The records below must be retyped exactly.

Saved entries
■ ■ ■

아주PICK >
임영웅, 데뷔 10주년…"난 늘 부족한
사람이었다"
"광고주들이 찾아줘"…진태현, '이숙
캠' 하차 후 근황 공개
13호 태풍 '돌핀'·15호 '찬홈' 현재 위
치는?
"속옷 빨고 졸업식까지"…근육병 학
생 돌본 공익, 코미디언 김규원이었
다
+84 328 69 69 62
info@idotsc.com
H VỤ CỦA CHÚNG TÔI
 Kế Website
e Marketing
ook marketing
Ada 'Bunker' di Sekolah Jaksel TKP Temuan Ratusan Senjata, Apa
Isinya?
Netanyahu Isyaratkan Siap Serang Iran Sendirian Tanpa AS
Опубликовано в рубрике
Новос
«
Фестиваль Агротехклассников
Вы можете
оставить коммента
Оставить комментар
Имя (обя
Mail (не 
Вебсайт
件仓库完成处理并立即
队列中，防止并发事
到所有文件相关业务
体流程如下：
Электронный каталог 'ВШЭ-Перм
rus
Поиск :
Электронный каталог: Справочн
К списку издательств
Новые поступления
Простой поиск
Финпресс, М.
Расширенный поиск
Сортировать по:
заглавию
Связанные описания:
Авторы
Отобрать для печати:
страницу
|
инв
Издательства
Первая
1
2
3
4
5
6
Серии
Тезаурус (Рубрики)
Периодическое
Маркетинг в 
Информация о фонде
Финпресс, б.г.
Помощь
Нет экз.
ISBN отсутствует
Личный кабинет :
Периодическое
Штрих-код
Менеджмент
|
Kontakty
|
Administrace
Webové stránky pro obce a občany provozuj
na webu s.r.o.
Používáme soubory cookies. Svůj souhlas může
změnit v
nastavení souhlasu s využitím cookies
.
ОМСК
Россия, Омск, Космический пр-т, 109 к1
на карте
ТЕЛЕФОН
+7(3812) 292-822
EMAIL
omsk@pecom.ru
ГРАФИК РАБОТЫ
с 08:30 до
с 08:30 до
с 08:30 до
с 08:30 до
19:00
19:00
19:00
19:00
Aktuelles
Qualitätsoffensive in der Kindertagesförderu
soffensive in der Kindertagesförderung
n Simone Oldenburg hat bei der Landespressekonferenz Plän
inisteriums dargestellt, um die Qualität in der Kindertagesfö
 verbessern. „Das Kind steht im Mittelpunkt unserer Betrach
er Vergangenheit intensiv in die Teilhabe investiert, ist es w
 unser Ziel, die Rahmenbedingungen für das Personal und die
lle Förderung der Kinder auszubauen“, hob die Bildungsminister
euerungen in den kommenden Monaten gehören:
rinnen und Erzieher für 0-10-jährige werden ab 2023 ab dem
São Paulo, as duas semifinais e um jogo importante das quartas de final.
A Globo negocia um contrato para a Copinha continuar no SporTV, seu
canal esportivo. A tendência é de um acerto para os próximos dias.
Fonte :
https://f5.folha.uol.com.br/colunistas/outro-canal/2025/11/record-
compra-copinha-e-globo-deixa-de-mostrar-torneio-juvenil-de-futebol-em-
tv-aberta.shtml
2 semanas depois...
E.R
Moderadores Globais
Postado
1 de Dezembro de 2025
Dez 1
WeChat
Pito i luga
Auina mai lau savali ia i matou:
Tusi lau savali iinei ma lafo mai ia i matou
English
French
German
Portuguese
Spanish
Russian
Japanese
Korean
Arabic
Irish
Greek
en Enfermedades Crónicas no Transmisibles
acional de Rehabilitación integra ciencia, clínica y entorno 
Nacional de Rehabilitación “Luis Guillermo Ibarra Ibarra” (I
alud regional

■ ■ ■

* **Response for this exercise**
아주PICK >
임영웅, 데뷔 10주년…"난 늘 부족한
사람이었다"
"광고주들이 찾아줘"…진태현, '이숙
캠' 하차 후 근황 공개
13호 태풍 '돌핀'·15호 '찬홈' 현재 위
치는?
"속옷 빨고 졸업식까지"…근육병 학
생 돌본 공익, 코미디언 김규원이었
다
+84 328 69 69 62
info@idotsc.com
H VỤ CỦA CHÚNG TÔI
 Kế Website
e Marketing
ook marketing
Ada 'Bunker' di Sekolah Jaksel TKP Temuan Ratusan Senjata, Apa
Isinya?
Netanyahu Isyaratkan Siap Serang Iran Sendirian Tanpa AS
Опубликовано в рубрике
Новос
«
Фестиваль Агротехклассников
Вы можете
оставить коммента
Оставить комментар
Имя (обя
Mail (не 
Вебсайт
件仓库完成处理并立即
队列中，防止并发事
到所有文件相关业务
体流程如下：
Электронный каталог 'ВШЭ-Перм
rus
Поиск :
Электронный каталог: Справочн
К списку издательств
Новые поступления
Простой поиск
Финпресс, М.
Расширенный поиск
Сортировать по:
заглавию
Связанные описания:
Авторы
Отобрать для печати:
страницу
|
инв
Издательства
Первая
1
2
3
4
5
6
Серии
Тезаурус (Рубрики)
Периодическое
Маркетинг в 
Информация о фонде
Финпресс, б.г.
Помощь
Нет экз.
ISBN отсутствует
Личный кабинет :
Периодическое
Штрих-код
Менеджмент
|
Kontakty
|
Administrace
Webové stránky pro obce a občany provozuj
na webu s.r.o.
Používáme soubory cookies. Svůj souhlas může
změnit v
nastavení souhlasu s využitím cookies
.
ОМСК
Россия, Омск, Космический пр-т, 109 к1
на карте
ТЕЛЕФОН
+7(3812) 292-822
EMAIL
omsk@pecom.ru
ГРАФИК РАБОТЫ
с 08:30 до
с 08:30 до
с 08:30 до
с 08:30 до
19:00
19:00
19:00
19:00
Aktuelles
Qualitätsoffensive in der Kindertagesförderu
soffensive in der Kindertagesförderung
n Simone Oldenburg hat bei der Landespressekonferenz Plän
inisteriums dargestellt, um die Qualität in der Kindertagesfö
 verbessern. „Das Kind steht im Mittelpunkt unserer Betrach
er Vergangenheit intensiv in die Teilhabe investiert, ist es w
 unser Ziel, die Rahmenbedingungen für das Personal und die
lle Förderung der Kinder auszubauen“, hob die Bildungsminister
euerungen in den kommenden Monaten gehören:
rinnen und Erzieher für 0-10-jährige werden ab 2023 ab dem
São Paulo, as duas semifinais e um jogo importante das quartas de final.
A Globo negocia um contrato para a Copinha continuar no SporTV, seu
canal esportivo. A tendência é de um acerto para os próximos dias.
Fonte :
https://f5.folha.uol.com.br/colunistas/outro-canal/2025/11/record-
compra-copinha-e-globo-deixa-de-mostrar-torneio-juvenil-de-futebol-em-
tv-aberta.shtml
2 semanas depois...
E.R
Moderadores Globais
Postado
1 de Dezembro de 2025
Dez 1
WeChat
Pito i luga
Auina mai lau savali ia i matou:
Tusi lau savali iinei ma lafo mai ia i matou
English
French
German
Portuguese
Spanish
Russian
Japanese
Korean
Arabic
Irish
Greek
en Enfermedades Crónicas no Transmisibles
acional de Rehabilitación integra ciencia, clínica y entorno 
Nacional de Rehabilitación “Luis Guillermo Ibarra Ibarra” (I
alud regional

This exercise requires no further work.